Talking Glossary of Genetic Terms
Fragile X Syndrome
Fragile X syndrome is a hereditary disorder affecting mostly males. Symptoms include mental retardation, distinctive facial features, and poor muscle tone. The syndrome is caused by mutations in a gene on the X chromosome. Since males have a single copy of the X chromosome, they show symptoms if gene on their X chromosome is mutated. Females have a second, usually normal, copy of the gene on their other X chromosome. Consequently, they are less likely to show symptoms of the syndrome.
Fragile X syndrome is a hereditary syndrome that tends to affect males more severely than it does females. That's because the etiology, the cause of Fragile X syndrome, is having some extra material on the X chromosome. Females have two copies of the X chromosome in the cells of their bodies so that the abnormality that's in one copy of their X chromosome is to some degree counterbalanced by their other X chromosome. Men, however, have only one copy of the X chromosome in their cells, and therefore the extra material in the X chromosome tends to create more severe problems for men than it does for women. The typical issues that are faced by Fragile X syndrome include some degree of intellectual impairment, sometimes so severe that it's labeled as mental retardation. They can often be rather mild. There are also some particular facial features that people who are trained specifically to notice these things, such as larger ear size, can notice them, but that varies between individuals with Fragile X syndrome.

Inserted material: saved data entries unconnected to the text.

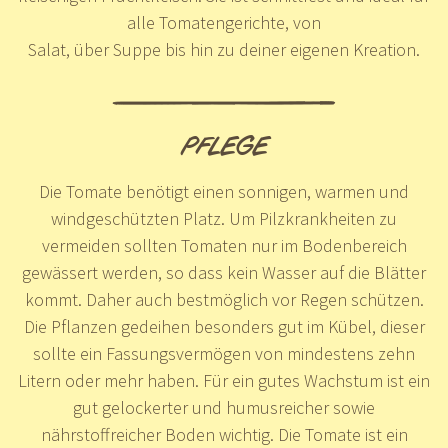
alle Tomatengerichte, von
Salat, über Suppe bis hin zu deiner eigenen Kreation.
PFLEGE
Die Tomate benötigt einen sonnigen, warmen und
windgeschützten Platz. Um Pilzkrankheiten zu
vermeiden sollten Tomaten nur im Bodenbereich
gewässert werden, so dass kein Wasser auf die Blätter
kommt. Daher auch bestmöglich vor Regen schützen.
Die Pflanzen gedeihen besonders gut im Kübel, dieser
sollte ein Fassungsvermögen von mindestens zehn
Litern oder mehr haben. Für ein gutes Wachstum ist ein
gut gelockerter und humusreicher sowie
nährstoffreicher Boden wichtig. Die Tomate ist ein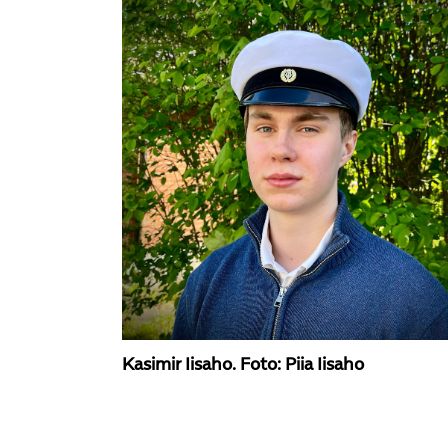
Kasimir Iisaho. Foto: Piia Iisaho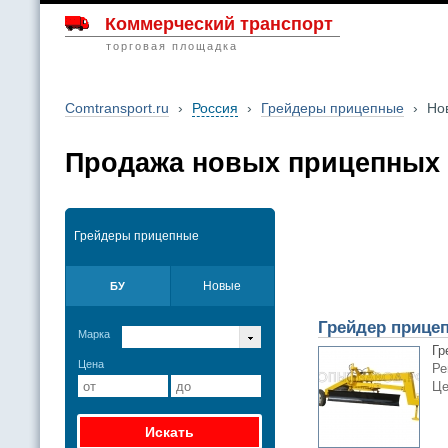
Коммерческий транспорт
торговая площадка
Comtransport.ru
›
Россия
›
Грейдеры прицепные
›
Но
Продажа новых прицепных 
Грейдеры прицепные
Новые
БУ
Грейдер прицеп
Марка
Гр
Цена
Ре
Це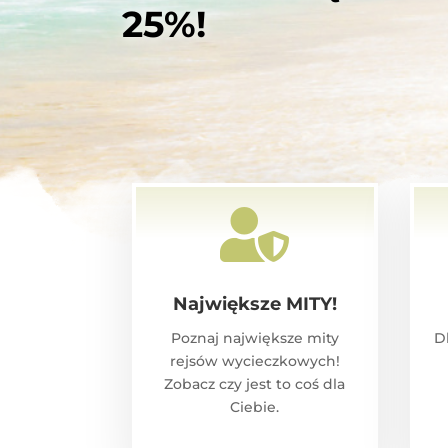
25%!

Największe MITY!
Poznaj największe mity
D
rejsów wycieczkowych!
Zobacz czy jest to coś dla
Ciebie.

Name: Alan E. Guttmacher, M.D.
Occupation: Former Acting Director, National Human Genome Research Institute
Biography: Dr. Alan Guttmacher is the former acting director of the National Human Genome Research Institute, helping oversee the institute's efforts in advancing genome research, integrating the benefits of genome research into healthcare, and exploring the ethical, legal and social implications of human genomics. Dr. Guttmacher received his M.D. from Harvard Medical School in 1981. From 1982 to 1985, he completed an internship and residency in pediatrics at Children's Hospital Boston. In 1985, he earned a two-year National Research Service Award from the US Public Health Service as a fellow in medical genetics at Children's Hospital Boston and Harvard Medical School.